The examination of whole-transcriptome data in S. cerevisiae in conjunction with the
enrichment patterns of the Sir proteins at telomeres allowed us to evaluate widely accepted
models regarding the molecular architecture of heterochromatin and expression at S. cerevisiae
telomeres. I established that repression of gene expression at native telomeres is not as
widespread as previously thought, and that many genes in proximity to regions of Sir protein
enrichment were, in fact, expressed just as equally in wild type as they were in sir mutant genetic
backgrounds.
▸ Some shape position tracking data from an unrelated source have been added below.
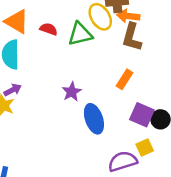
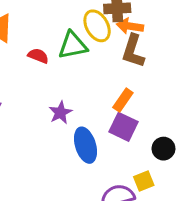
red semicircle: (49, 29) -> (38, 56), moved
purple square: (142, 115) -> (123, 127), moved

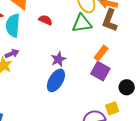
green triangle: (73, 45) -> (82, 23), moved
blue ellipse: (85, 145) -> (56, 80), moved, turned 45

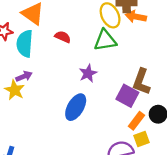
brown L-shape: (110, 20) -> (141, 82), moved
orange rectangle: (101, 53) -> (136, 121), moved
purple star: (58, 59) -> (88, 73), moved

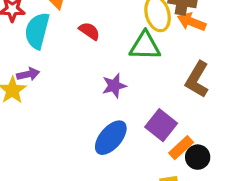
brown L-shape: (141, 82) -> (197, 79), moved
blue ellipse: (76, 107) -> (111, 138), moved
orange rectangle: (136, 121) -> (181, 148), moved

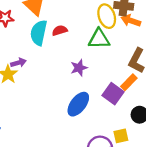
cyan semicircle: (37, 31) -> (39, 33), moved
red semicircle: (89, 31) -> (60, 30), turned -48
orange rectangle: (181, 148) -> (129, 82), moved

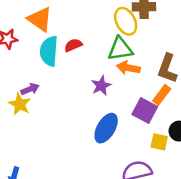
orange arrow: (131, 21) -> (128, 68), moved
yellow square: (121, 136) -> (159, 142), moved, turned 32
However, twenty-one genes were convincingly repressed by Sir proteins,
highlighting the complex and individual nature of native telomeres and subtelomeric genes. The
sensitivity of RNA-Seq also uncovered a previously under-appreciated class of haploid-regulated
genes: genes that were not fully repressed or de-repressed in the diploid a/α-cell type, but rather
weakly repressed or de-repressed. Thus, my work has expanded the set of known a/α-regulated
genes in S. cerevisiae. In conclusion, this dissertation has broadened our understanding of the
functional constraints dictating silencing gene evolution across species that diverged prior to and
after the whole-genome-duplication event. My data speaks to the actual chromatin architecture
and expression state of native S. cerevisiae telomeres, leading to the refinement of existing
models and an appreciation for how heterogeneous these regions of the genome can be.